It’s time for more tech and biotech innovation in 2023
The drive to make the UK a ‘scientific powerhouse’ was central to the government’s announcement closing out 2022, which appointed five industry experts to lead on the sectors most vital to UK’s future innovation. As Chancellor of the Exchequer Jeremy Hunt said: “I want British firms to lead the world in turning fantastic science into new products and services – and we need to make sure government is doing everything we can to encourage innovation and competition.”
For biotech to achieve our societal goals, we need to build up the foundational systems that support modern science. Government investment will be critical. Technological resources will also be instrumental — from overcoming current technical skills gaps to modernising how we move novel cell and gene therapies from R&D and intro production, to ensuring scientists are set-up for success with AI for drug discovery. I come at this from the perspective of a technologist working in the biotech sector, and the trends that I’m focused on are about applying the tech industry’s knack for innovation to the biotech industry’s greatest bottlenecks and foundational systems’ needs.

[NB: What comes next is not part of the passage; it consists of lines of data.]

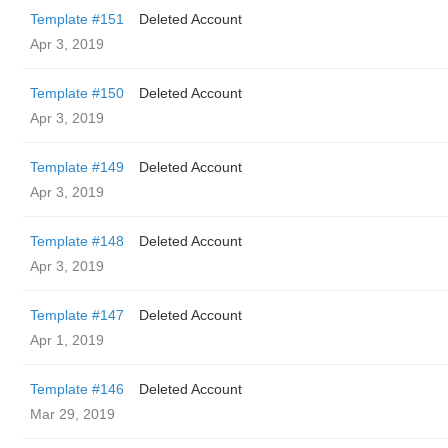
Template #151
Deleted Account
Apr 3, 2019
Template #150
Deleted Account
Apr 3, 2019
Template #149
Deleted Account
Apr 3, 2019
Template #148
Deleted Account
Apr 3, 2019
Template #147
Deleted Account
Apr 1, 2019
Template #146
Deleted Account
Mar 29, 2019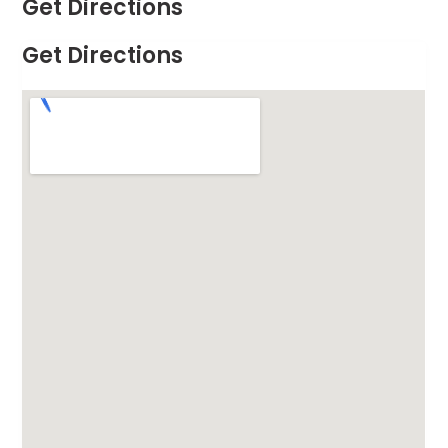
Get Directions
Get Directions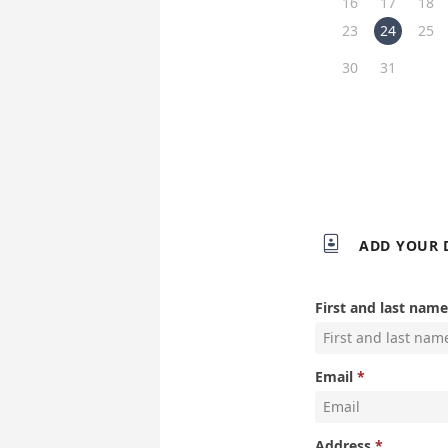
16
17
18
23
24
25
30
31

ADD YOUR 
First and last name
Email
Address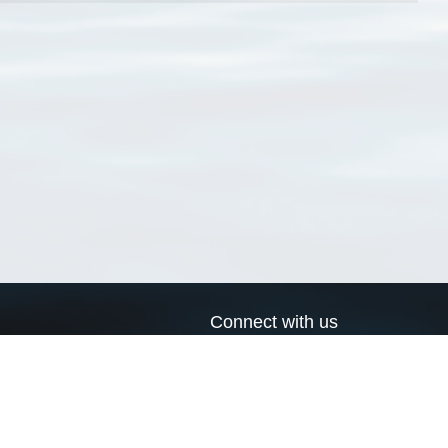
Connect with us
a
Send us an email
xa
Twitter page
RSS Feed
LinkedIn page
Bluesky page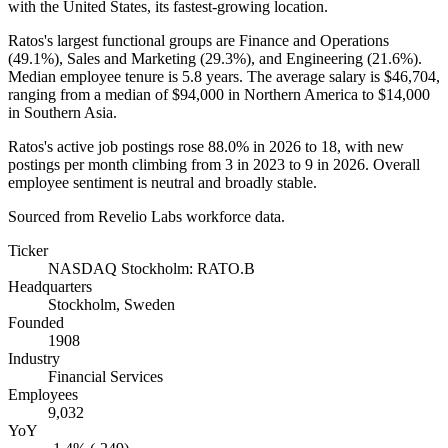
with the United States, its fastest-growing location.
Ratos's largest functional groups are Finance and Operations
(
49.1%
), Sales and Marketing (
29.3%
), and Engineering (
21.6%
).
Median employee tenure is
5.8 years
. The average salary is
$46,704,
ranging from a median of
$94,000
in Northern America to
$14,000
in Southern Asia.
Ratos's active job postings rose
88.0%
in
2026
to
18
, with new
postings per month climbing from
3
in
2023
to
9
in
2026
. Overall
employee sentiment is neutral and broadly stable.
Sourced from Revelio Labs workforce data.
Ticker
NASDAQ Stockholm: RATO.B
Headquarters
Stockholm, Sweden
Founded
1908
Industry
Financial Services
Employees
9,032
YoY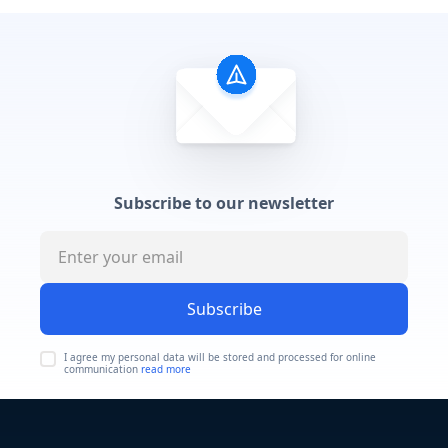
Subscribe to our newsletter
Subscribe
I agree my personal data will be stored and processed for online
communication
read more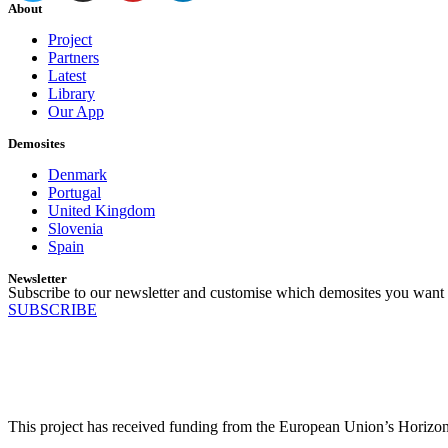
About
Project
Partners
Latest
Library
Our App
Demosites
Denmark
Portugal
United Kingdom
Slovenia
Spain
Newsletter
Subscribe to our newsletter and customise which demosites you want 
SUBSCRIBE
This project has received funding from the European Union’s Horiz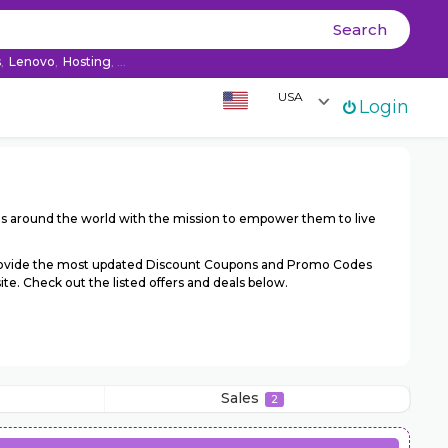
Ski
Search
co
s
,
Lenovo
,
Hosting
, ...
USA
Login
ds around the world with the mission to empower them to live
provide the most updated Discount Coupons and Promo Codes
e. Check out the listed offers and deals below.
Sales
2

1. AI has unintended consequences on biotech, and that’s a good thing.
The biotech industry is starting to see real progress with AI-focused drug discovery companies reaching meaningful milestones or readouts of clinical trials – Relay Therapeutics and Recursion are two examples. These successful readouts are catalysing more investment into the space. Big pharma has done $20 billion of AI-based drug discovery deal-making in the last 12 months alone, spending hundreds of millions upfront. This is also driving more partnerships between pharma and AI players, with 67 partnerships in 2021, a threefold increase in the last three years (GlobalData, 2022).
For an industry that has historically prized lone discovery or collaboration around a single molecule, AI is creating a lot of collaboration and partnership surface area in biotech, and it's also requiring labs to collaborate on massive data sets.
AI in biotech will be a forcing function for biotechs to accelerate hiring of data scientists and AI and ML roles, and to create better data standardisation and stronger digital data backbones. These changes will not only benefit the application of AI and ML in biotech, but will lead to improvements in scalability and efficiency in R&D in general.
2. Biomanufacturing, not just biology research, will become the focus of innovation
Today’s reality is that many patients are unable to access everything from basic treatments for the flu to complex cures for diseases like cancer because of limitations in biomanufacturing.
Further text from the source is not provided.